528 Oxford Road Show




First  viewed  : 20  November  1981

We're  back  to  Yoof   TV  here.

At  least   initially,  The  Oxford  Road  Show  had   a   more  or  less  identical  premise  to  Something  Else , the  first  regular  episode  of  which  was  based  in  Manchester. It  looked  like  BBC  North  West  didn't  want  to  wait  for  their  annual  turn  at  hosting  the  programme  and  came  up  with  their  own  version  instead.

The  first  series  was  broadcast  at  the  beginning  of  1981  and  completely  passed  me  by. It  was  presented  by  unfamiliar  names  like  Rob  Rohrer  and   Jackie  Spreckley  and  doesn't  seem  to  have  featured  much  music  apart  from  turns  by  Graham  "Jilted  John"  Fellows.  When  it  came  back  in  the  autumn, tellingly  in  the  same  Friday  evening   BBC2  slot   as  the  just-ended  Something  Else , it  featured  chart  bands  and  Rohrer  had  moved  behind  the  cameras  as  a  co-producer  and  Spreckley's  co-presenter  was  journalist  Robert  Elms.

I  must  admit  I  can't  picture  Spreckley  at  all  but  Elms  was  one  of  the  reasons  I  now  tuned  in. He  was  a  familiar  name  from  the music  papers  I  was  reading  as  a  champion  of  the  New  Romantic  scene  and  cheerleader  for  Spandau  Ballet. I  was  interested  to  see  what  he  looked  like  and  was  quite  surprised  that  he  was  a  chirpy  Cockney  enthusiast   rather  than  the  austere  intellectual  I'd  pictured.

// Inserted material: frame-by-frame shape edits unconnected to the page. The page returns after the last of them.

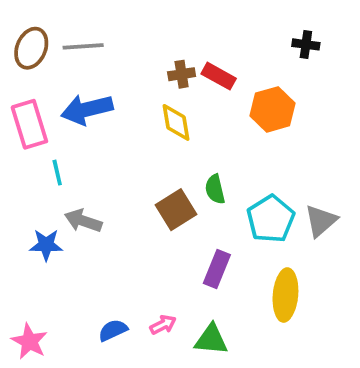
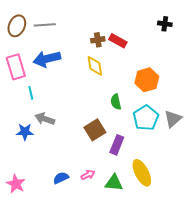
orange hexagon: (272, 109) -> (147, 80), moved
brown square: (176, 210) -> (95, 130), moved
yellow ellipse: (285, 295) -> (142, 173), moved, turned -32

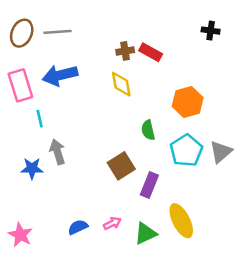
gray arrow: (45, 119) -> (57, 152), turned 54
green triangle: (114, 183) -> (145, 233), turned -30

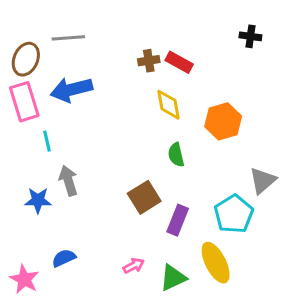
brown ellipse: (22, 33) -> (26, 59), moved
yellow diamond: (121, 84) -> (169, 105), moved
cyan pentagon: (186, 151) -> (234, 214), moved
blue semicircle: (78, 227) -> (64, 258), moved

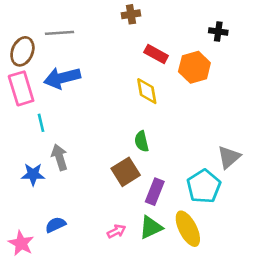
brown cross: (149, 61) -> (131, 14), moved
orange hexagon: (223, 121) -> (194, 67), moved
green semicircle: (176, 155) -> (142, 141), moved
green triangle: (173, 278) -> (151, 227), moved

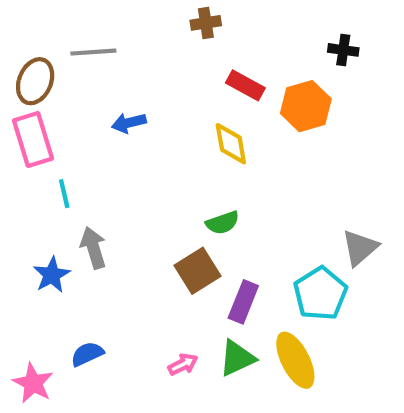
blue arrow: (62, 78) -> (129, 123), moved, size x0.6
green semicircle: (142, 141) -> (222, 223), turned -96
blue star: (33, 174) -> (52, 275), turned -30

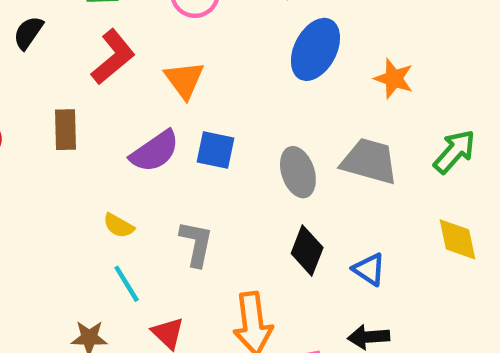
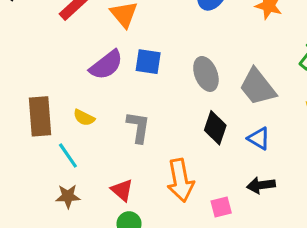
brown rectangle: (66, 130) -> (40, 116), moved, size x1.4
gray trapezoid: (369, 161) -> (258, 87), moved, turned -141
cyan line: (127, 284) -> (68, 155), moved

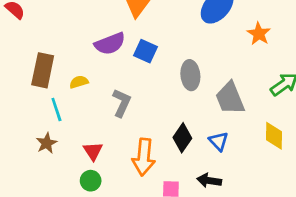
yellow semicircle: (84, 118) -> (79, 82), turned 120
black diamond: (215, 128) -> (182, 138), moved
brown star: (68, 196) -> (47, 143), turned 30

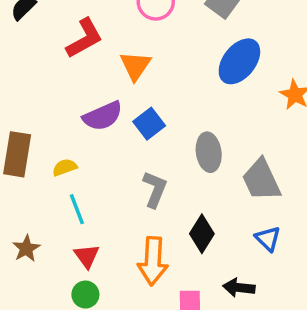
blue square: (145, 51) -> (149, 124), turned 30
gray L-shape: (122, 103) -> (155, 189), moved
cyan line: (56, 109) -> (77, 209), moved
blue triangle: (219, 141) -> (268, 239), moved

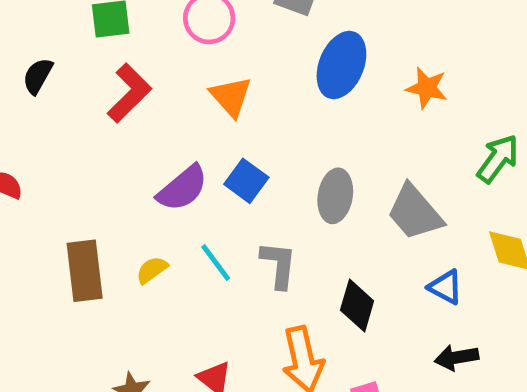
orange triangle: (135, 66) -> (231, 97), moved
gray ellipse: (209, 152) -> (335, 196), turned 33
cyan line: (77, 209) -> (216, 262), moved
black arrow: (239, 288) -> (456, 357), moved

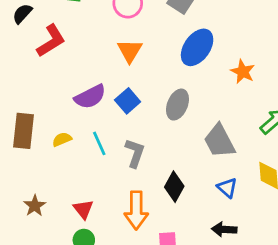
red L-shape: (129, 93) -> (51, 41), moved
gray ellipse: (335, 196) -> (177, 105), moved

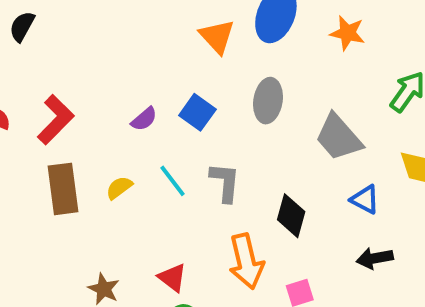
red L-shape: (51, 41) -> (56, 120), moved
orange triangle: (130, 51) -> (217, 36), moved
purple semicircle: (90, 97) -> (144, 119), size x0.6

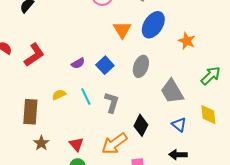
brown rectangle: (63, 189) -> (30, 112), moved
orange arrow: (246, 261) -> (114, 144), turned 56

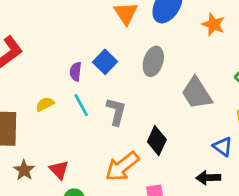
purple semicircle: (78, 63) -> (75, 72), moved, turned 128
blue triangle: (179, 125) -> (223, 147), moved
red triangle: (76, 144) -> (59, 170), moved

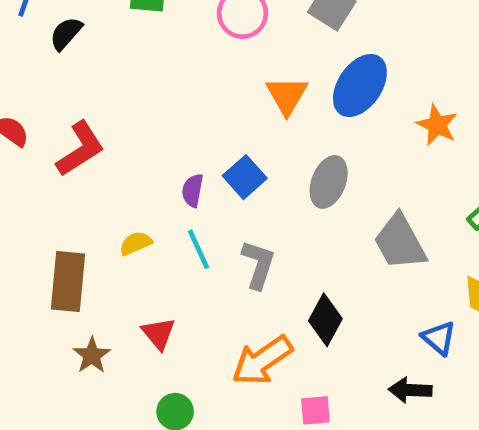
red triangle: (59, 170) -> (159, 333), moved

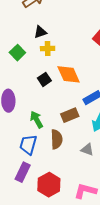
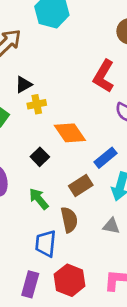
black square: (44, 79) -> (40, 157), moved
blue trapezoid: (28, 145) -> (46, 244), moved
purple rectangle: (23, 172) -> (30, 284), moved

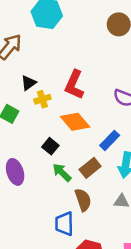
red L-shape: (104, 76) -> (74, 85), moved
green arrow: (39, 199) -> (62, 172), moved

The  show  never   quite   became  appointment  TV   for  me  . It  depended  what  bands  were  going    to  be  on  whether  I  was  prepared  to  sit  through  the  endless  discussions  about  unemployment  ( Not  The  Nine  O  Clock  News ' Hey  Wow  sketch  was , as  usual, on  the  money ).  Early   musical  guests included  Japan, Spandau  Ballet  ( I  wonder  how  they  got  on  the  programme )  and  XTC  and  Ben  Elton  had  a  semi-regular  slot.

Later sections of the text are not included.